◆ EXERCISE ◆
The expected output is every line of the data exactly as shown, minus the images.

Data entries
----
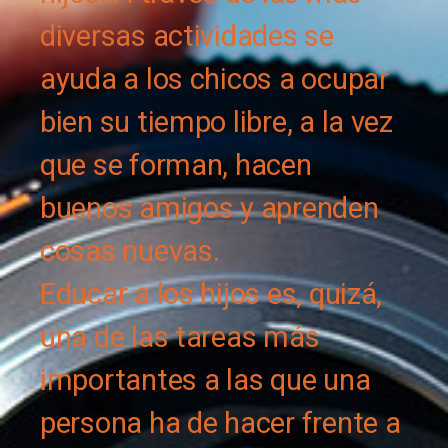
diversas actividades se
ayuda a los chicos a ocupar
bien su tiempo libre, a la vez
que se forman, hacen
buenos amigos y aprenden
cosas nuevas.
Educar a los hijos es, quizá,
una de las tareas más
importantes a las que una
persona ha de hacer frente a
----
◆ ANSWER SECTION ◆
diversas actividades se
ayuda a los chicos a ocupar
bien su tiempo libre, a la vez
que se forman, hacen
buenos amigos y aprenden
cosas nuevas.
Educar a los hijos es, quizá,
una de las tareas más
importantes a las que una
persona ha de hacer frente a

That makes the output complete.